9 thoughts on ““Nylon”-Digesting Bacteria are Almost Certainly Not a Modern Strain”

  1. Hello Dr.Jay! How are you today? I liked your recent article. I says to us that some “new” traits found in an organism isn’t so new at all, and the best thing to do is search better and(try) not to be biased. (Even though I think EVERYBODY has bias)

    God Enlighten you all!

  2. Rationes seminales! The unfolding potentialities of “intelligent seeds” at their given time.

    Beautiful concept for reconciling the idea that all life was created in the beginning but also that all life is capable of change.

    Thanks for the great post… These digestors come up often in NeoDarwinian apologetics… Which reminds me I need to finish my “Little Locksmiths” analogy. : )

  3. What’s the correct scientific term to use when discussing subjects like this? Do we say it evolved, selected, or adapted to it’s environment in order to eat nylon? This might be a little off-topic, but how much of science should we be skeptical of? For example, the gold origin story goes that a star exploded… and bam, gold! The general scientific consensus is that everything comes from an exploding star. People claim that humans are made out of star dust. Is there any way to prove or disprove that?

    1. I don’t think we know the “correct” scientific term for this process, because we don’t really know what happened. When we didn’t know anything, people said the bacteria “evolved” the ability to eat nylon. Generally, the word “evolve” is inserted anywhere evolutionists don’t know what happened. Now that we know the genes for nylon digestion aren’t novel, we could say that the bacteria with those genes were simply “selected” when nylon was present in abundance. We could also posit that the original genes weren’t very efficient at digesting nylon, because they were being used to digest other things that are similar. Then, when nylon became present, some mutations in some bacteria (perhaps random, perhaps adaptive) occurred, and selection preserved the genes that were more efficient for those bacteria. If that was the case, then adaptation might be a better word. The point is, we don’t know. All we know for sure is that, unlike evolutionists originally hoped, the genes aren’t novel.
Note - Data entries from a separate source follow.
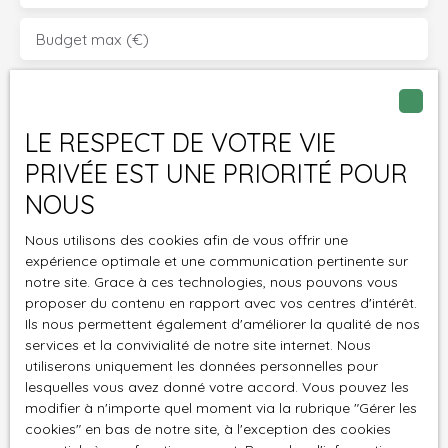
Budget max (€)
Surface min (m²)
LE RESPECT DE VOTRE VIE
J'accepte le traitement de mes données
personnelles conformément au RGPD. Si vous ne
PRIVÉE EST UNE PRIORITÉ POUR
souhaitez pas faire l'objet de prospection
NOUS
commerciale par voie téléphonique, vous pouvez
vous inscrire gratuitement sur la liste d'opposition
Nous utilisons des cookies afin de vous offrir une
au démarchage téléphonique, prévu par l'article
expérience optimale et une communication pertinente sur
L223-1 du code de la consommation, sur le site
notre site. Grace à ces technologies, nous pouvons vous
proposer du contenu en rapport avec vos centres d'intérêt.
Internet www.bloctel.gouv.fr ou par courrier
Ils nous permettent également d'améliorer la qualité de nos
adressé à :
services et la convivialité de notre site internet. Nous
utiliserons uniquement les données personnelles pour
Société Worldline, Service Bloctel, CS 61311, 41013
lesquelles vous avez donné votre accord. Vous pouvez les
BLOIS CEDEX.
modifier à n'importe quel moment via la rubrique ″Gérer les
cookies″ en bas de notre site, à l'exception des cookies
Pour en savoir plus sur le traitement de vos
      We should be skeptical of all science. As Noble Laureate Dr. George Wald said, “Science goes from question to question; big questions, and little, tentative answers. The questions as they age grow ever broader, the answers are seen to be more limited.” This is why science cannot prove anything. Science is very, very tentative in all its conclusion. So the proper question isn’t, “Can you prove it.” That question can be asked only of mathematicians and philosophers. The proper question is, “Is there evidence to support it.” For the nonsense that humans are made of stardust, there is very little evidence for it and a lot of evidence against it.

      1. Will you do a humans / stardust post! Seems like it’s one that’s cropping up on social media again.
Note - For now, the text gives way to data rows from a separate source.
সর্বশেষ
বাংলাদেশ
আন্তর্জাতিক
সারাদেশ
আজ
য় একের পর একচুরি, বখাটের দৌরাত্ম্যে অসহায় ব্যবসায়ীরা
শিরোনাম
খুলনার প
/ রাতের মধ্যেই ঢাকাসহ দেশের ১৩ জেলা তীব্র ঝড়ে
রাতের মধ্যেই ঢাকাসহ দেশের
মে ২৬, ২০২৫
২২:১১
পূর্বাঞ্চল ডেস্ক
        1. I’m with John D. I’d like to read a response against the idea (it doesn’t have to be an entire article). According to Space.com, they found molecules that’s essential for life in the Milky Way galaxy…basically the building blocks for life: carbon, hydrogen, nitrogen, oxygen, phosphorus, and sulfur, all have been found in huge sample of stars.

        2. It’s common to claim that the “basic building blocks of life” have been found, but that’s just not true. Carbon, hydrogen, etc. are not the basic building blocks of life. They are the basic building blocks of organic molecules, many of which have nothing to do with life at all. Proteins, lipids, carbohydrates, and nucleic acids are the basic building blocks of life, and with the exception of a very simple carbohydrate (glycolaldehyde), none of them have been found in space.

  4. I think the main problem with the humans-stardust idea (from a scientific point of view) is that it is based on selective evidence. Of course there are particles in space that are also found in human bodies (the Periodic Table of Elements is universal, after all). And elements from space may enter earth’s atmosphere and be consumed by us… But, where have we seen DNA get produced from the elements in a star? There is simply not a known way for stardust to turn into a living cell.